▶ [ABOUT THIS EXERCISE]: Restate the following records word for word without images.

▶ [INPUT DATA]:
========

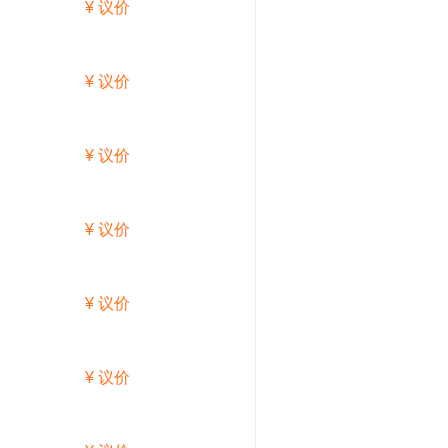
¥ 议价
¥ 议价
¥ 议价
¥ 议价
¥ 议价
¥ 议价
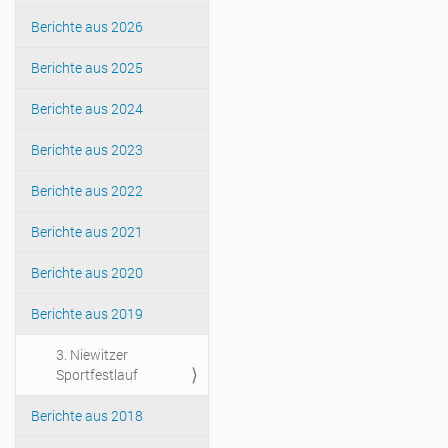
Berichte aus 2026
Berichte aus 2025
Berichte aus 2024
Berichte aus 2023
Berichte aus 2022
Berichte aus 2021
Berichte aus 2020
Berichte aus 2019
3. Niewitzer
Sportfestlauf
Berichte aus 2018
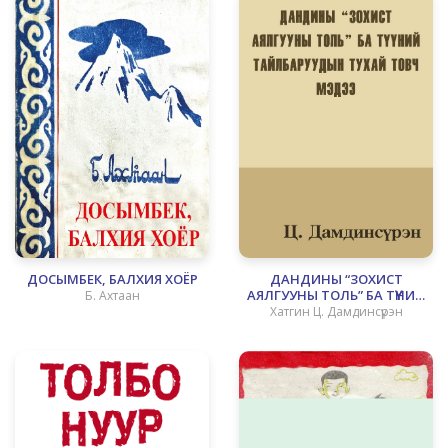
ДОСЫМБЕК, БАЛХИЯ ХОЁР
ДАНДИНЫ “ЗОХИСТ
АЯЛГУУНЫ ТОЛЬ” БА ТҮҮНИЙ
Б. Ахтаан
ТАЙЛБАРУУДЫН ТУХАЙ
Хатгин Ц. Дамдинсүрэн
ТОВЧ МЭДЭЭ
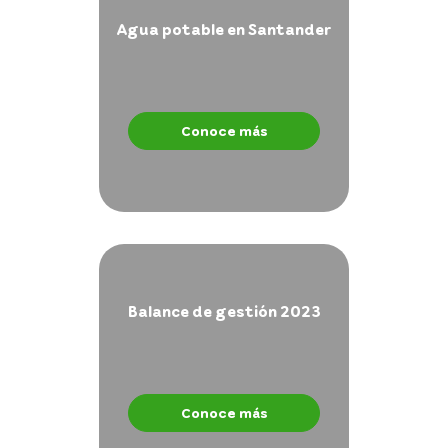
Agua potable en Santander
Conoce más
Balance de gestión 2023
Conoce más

========

▶ [REPLY TO THE TASK]:
¥ 议价
¥ 议价
¥ 议价
¥ 议价
¥ 议价
¥ 议价
Berichte aus 2026
Berichte aus 2025
Berichte aus 2024
Berichte aus 2023
Berichte aus 2022
Berichte aus 2021
Berichte aus 2020
Berichte aus 2019
3. Niewitzer
Sportfestlauf
Berichte aus 2018
ДОСЫМБЕК, БАЛХИЯ ХОЁР
ДАНДИНЫ “ЗОХИСТ
АЯЛГУУНЫ ТОЛЬ” БА ТҮҮНИЙ
Б. Ахтаан
ТАЙЛБАРУУДЫН ТУХАЙ
Хатгин Ц. Дамдинсүрэн
ТОВЧ МЭДЭЭ
Agua potable en Santander
Conoce más
Balance de gestión 2023
Conoce más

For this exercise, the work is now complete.